Культура не в вещах, но в незримых узах, которые соединяют их между собой именно так, а не иначе.
Мы – люди. Над нами не властны законы числа и пространства. Физик в своей мансарде, завершая расчёты, держит на кончике пера судьбу целого города. Больной раком, проснувшийся ночью, – средоточие человеческого страдания. Может быть, один шахтёр стоит того, чтобы погибла тысяча людей. Когда речь заходит о человеке, я отказываюсь от этой чудовищной арифметики. Пусть мне говорят: «Что значит какая то дюжина жертв по сравнению со всем населением? Что значит несколько сожжённых храмов, если город продолжает жить?… Где же террор в Барселоне?» Я отвергаю такие масштабы. Духовный мир человека недоступен складному метру.
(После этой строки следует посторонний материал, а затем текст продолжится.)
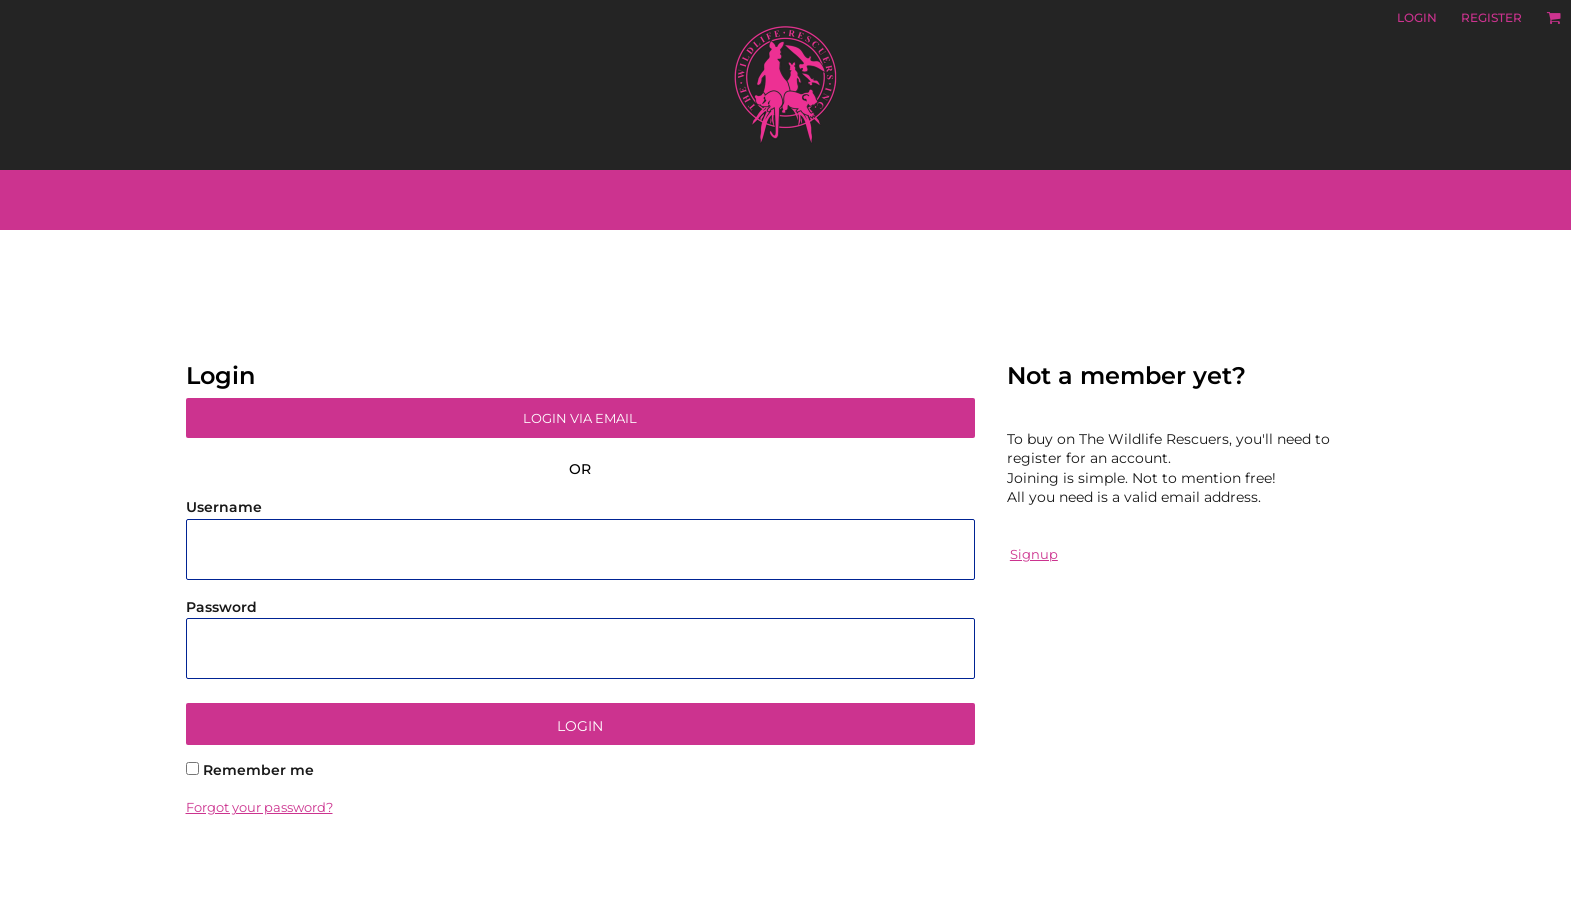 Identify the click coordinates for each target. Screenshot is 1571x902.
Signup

Эти люди привыкли к нищете. И меня томит вовсе не жажда благотворительности. Я не ищу мази, которая смягчила бы боль незаживающей раны. Они истекают кровью, но боль их не мучает. А меня мучает урон, который нанесён человеческой сути, не одному человеку – весь наш род терпит ущерб. Не жалость щемит мне сердце, жалости не доверишься. Забота садовника мешает мне спать этой ночью. Я опечален не бедностью, с бедностью сживаются так же, как сживаются с бездельем. На Востоке люди живут в грязи, и грязь им в радость. Печалит меня то, чему не поможет бесплатный суп. Печалят не горбы, не дыры, не безобразие. Печалит, что в каждом из этих людей погасла искорка Моцарта.
Наши терзания стары, как род людской. Они сопутствовали прогрессу человечества. Общество развивается, а люди все пытаются осмыслить сегодняшнюю действительность с помощью устаревшего языка. Мы всегда в плену у языка и рождаемых им образов, независимо от того, годится нам этот язык или нет. Противоречивым мало помалу становится неподходящий язык, а вовсе не действительность. Человек высвобождается только тогда, когда придумывает новые понятия. Работа ума, дающая толчок прогрессу, состоит отнюдь не в том, чтобы вообразить себе будущее: как можно предугадать противоречия, которые завтра возникнут неожиданно из наших нынешних дел и, властно требуя новых решений, изменят ход истории? Будущее не поддаётся анализу. Человек движется вперёд, придумывая язык для понимания сегодняшнего мира.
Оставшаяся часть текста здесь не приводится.